Online video sharing has exploded in the last couple of years and media makers have been quick to take advantage of it's possibilities. Dozens of sites have sprung up offering a host of ways for video makers to get their content out there.
But what if you want to run your own video sharing community and customise it to suit your needs? What if you'd rather not have "web 2.0" CEOs make millions whilst you, well, make nothing? What if you are a human rights organisation with sensitive material?
Video sharing sites might be happy to share their web space but they certainly aren't about to let anyone set up their own site. Most video sharing sites don't open source their software for others to use so the options for doing it yourself have been very limited and generally very expensive. One free option was Participatory Culture's "Broadcast Machine", it was simple and it worked however it's no longer in active development.
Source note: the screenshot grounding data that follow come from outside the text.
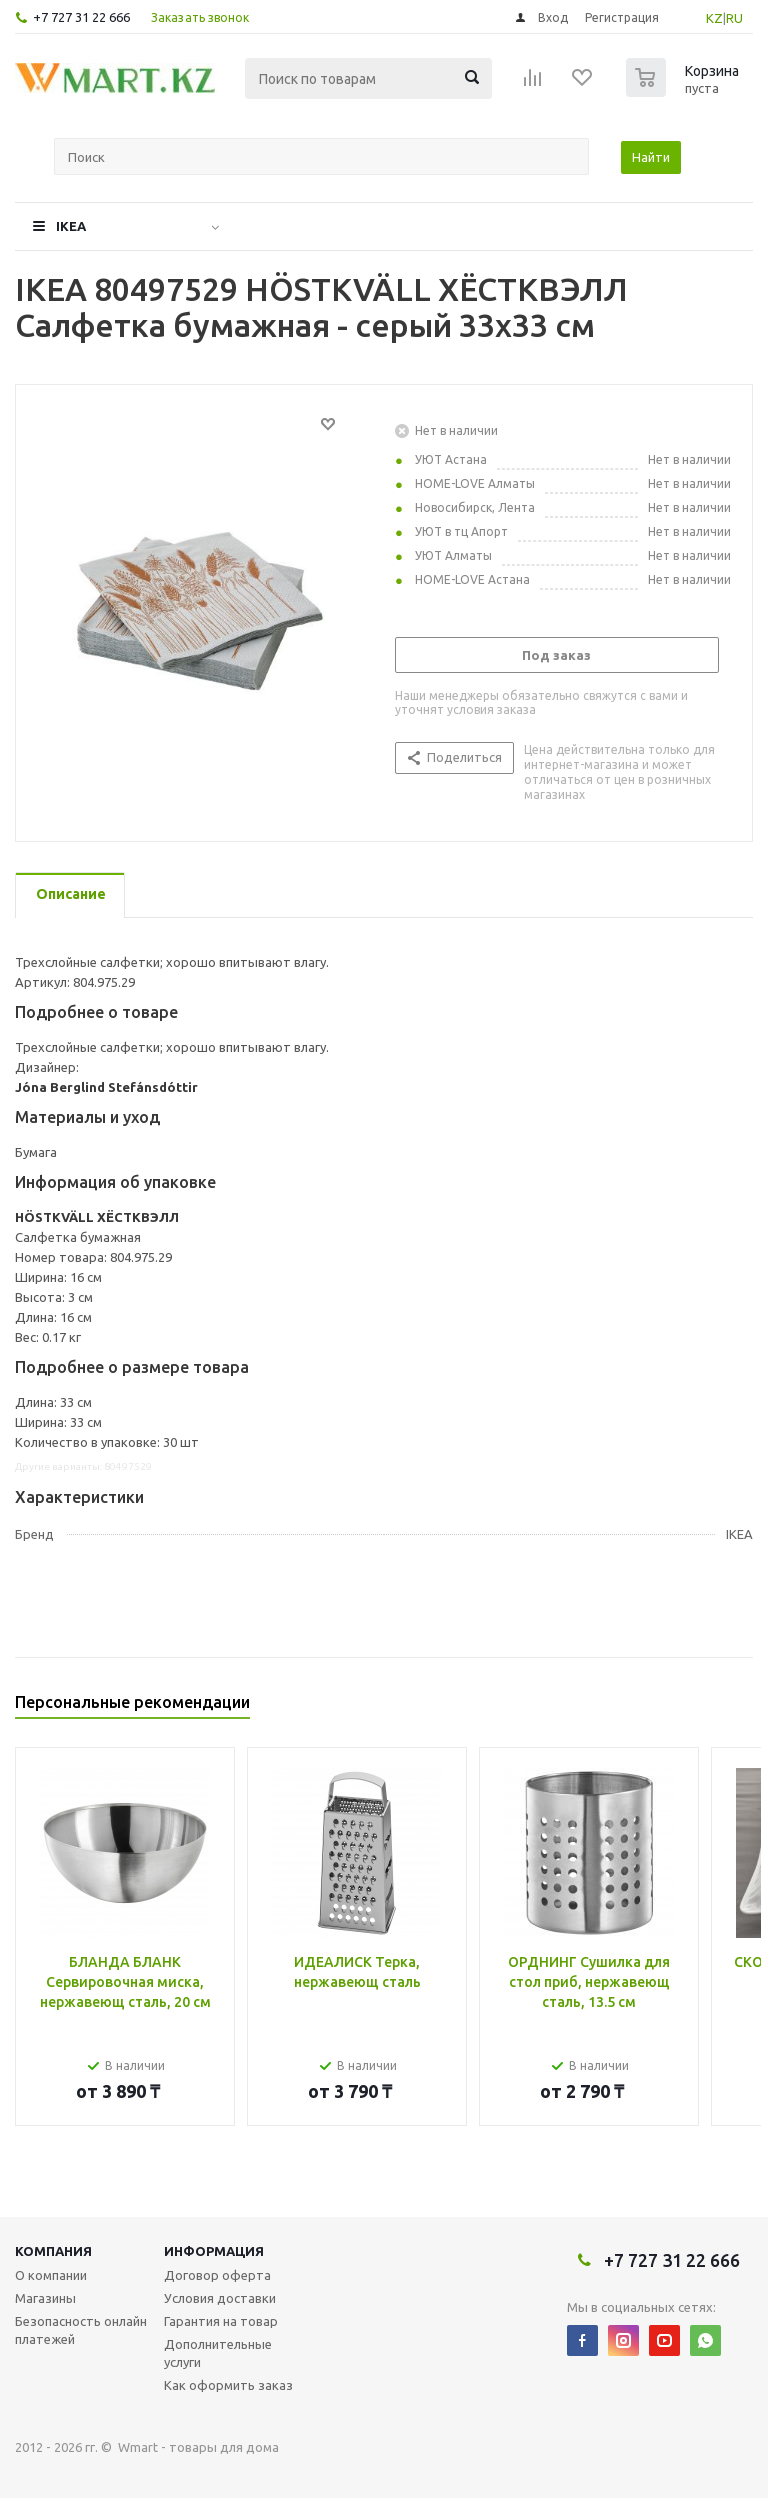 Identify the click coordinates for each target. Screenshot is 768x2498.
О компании (51, 2275)
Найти (651, 157)
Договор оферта (217, 2275)
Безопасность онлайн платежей (81, 2330)
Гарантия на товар (221, 2321)
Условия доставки (220, 2298)
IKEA (71, 226)
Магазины (45, 2298)
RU (734, 18)
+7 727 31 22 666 (81, 17)
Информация (214, 2251)
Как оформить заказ (228, 2385)
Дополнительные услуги (218, 2353)
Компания (53, 2251)
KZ (714, 18) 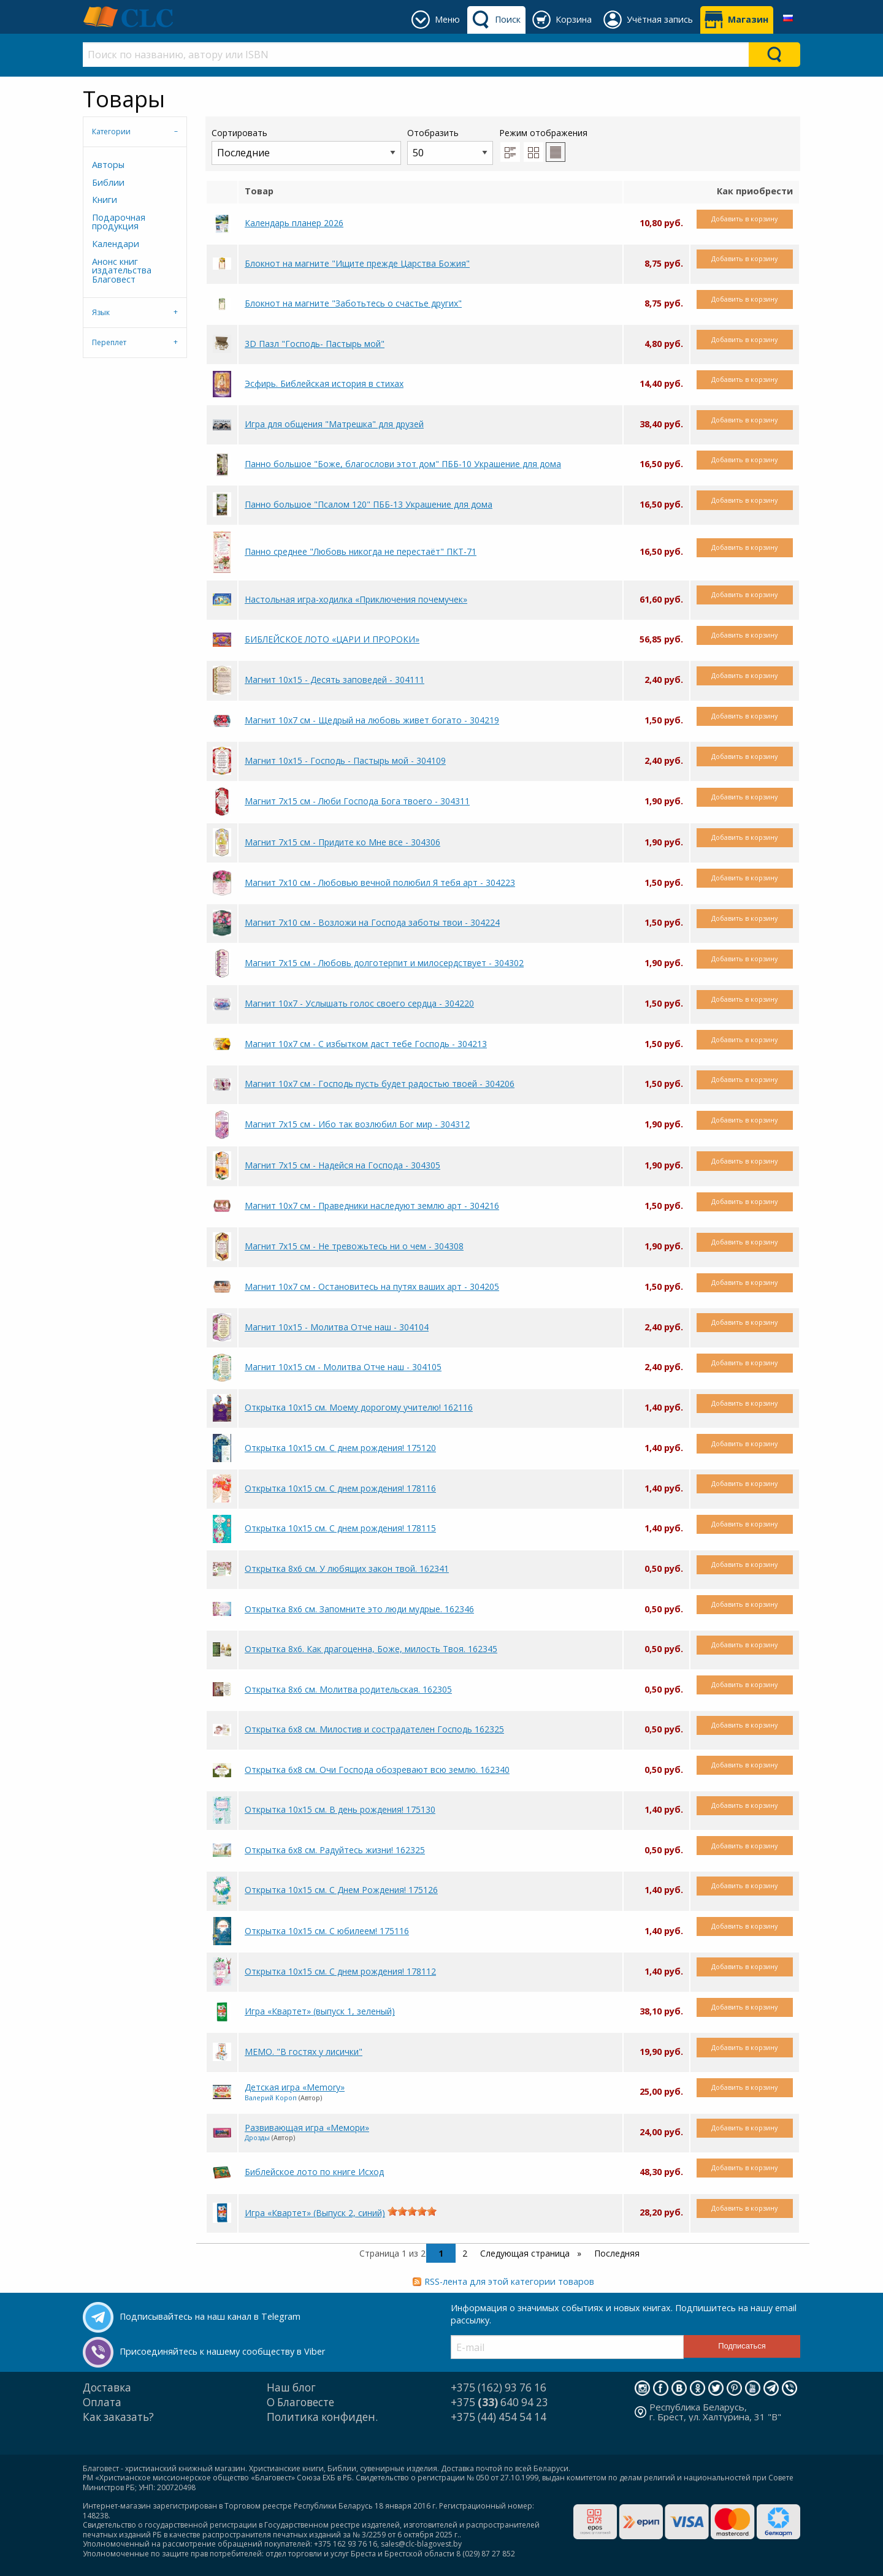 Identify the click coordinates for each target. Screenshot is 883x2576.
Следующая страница (526, 2253)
Enter Plumi, a free software video sharing platform based on the Plone content management system. Plumi is developed by EngageMedia, an Australian based non-profit who run engagemedia.org, a video sharing site focussed on social and environmental issues. As a non-profit activist organisation they went looking for an open source option for setting up their website, not satisfied with what was out there they decided to build video functionality into Plone, a popular free software content management system.
Plumi packages up the a range of sophisticated functionality and makes it easy to install. Features include, transcoding to flash video, vodcast feeds for members and topics, tagging, members workspaces, profile pages, creative commons licensing and much more. A key aim is to converge media and video activists around a common platform that can be built collaboratively. For organisations with minimal funding running on and contributing to a free and open source platform makes a lot of sense.